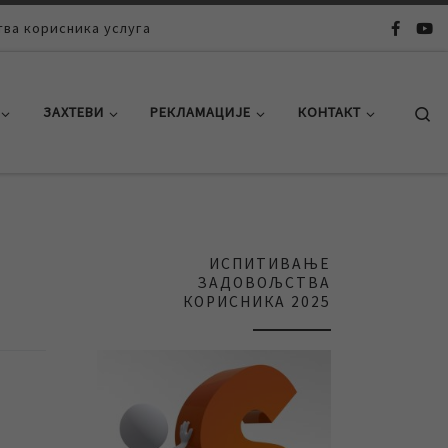
ва корисника услуга
Se
ЗАХТЕВИ
РЕКЛАМАЦИЈЕ
КОНТАКТ
ИСПИТИВАЊЕ
ЗАДОВОЉСТВА
КОРИСНИКА 2025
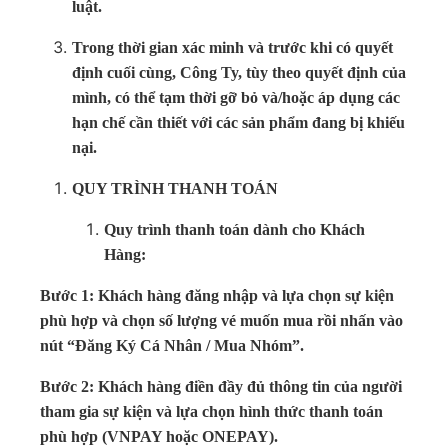
luật.
Trong thời gian xác minh và trước khi có quyết
định cuối cùng, Công Ty, tùy theo quyết định của
mình, có thể tạm thời gỡ bỏ và/hoặc áp dụng các
hạn chế cần thiết với các sản phẩm đang bị khiếu
nại.
QUY TRÌNH THANH TOÁN
Quy trình thanh toán dành cho Khách
Hàng:
Bước 1: Khách hàng đăng nhập và lựa chọn sự kiện
phù hợp và chọn số lượng vé muốn mua rồi nhấn vào
nút “Đăng Ký Cá Nhân / Mua Nhóm”.
Bước 2: Khách hàng điền đầy đủ thông tin của người
tham gia sự kiện và lựa chọn hình thức thanh toán
phù hợp (VNPAY hoặc ONEPAY).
· · · · · · ·
* _Task prompt_:
Only the lines from the line holding "РЕКЛАМАЦИЈЕ" through the last line above belong in the answer, repeated exactly; the pictures do not.

* _Exercise solution_:
РЕКЛАМАЦИЈЕ
КОНТАКТ
ИСПИТИВАЊЕ
ЗАДОВОЉСТВА
КОРИСНИКА 2025
luật.
Trong thời gian xác minh và trước khi có quyết
định cuối cùng, Công Ty, tùy theo quyết định của
mình, có thể tạm thời gỡ bỏ và/hoặc áp dụng các
hạn chế cần thiết với các sản phẩm đang bị khiếu
nại.
QUY TRÌNH THANH TOÁN
Quy trình thanh toán dành cho Khách
Hàng:
Bước 1: Khách hàng đăng nhập và lựa chọn sự kiện
phù hợp và chọn số lượng vé muốn mua rồi nhấn vào
nút “Đăng Ký Cá Nhân / Mua Nhóm”.
Bước 2: Khách hàng điền đầy đủ thông tin của người
tham gia sự kiện và lựa chọn hình thức thanh toán
phù hợp (VNPAY hoặc ONEPAY).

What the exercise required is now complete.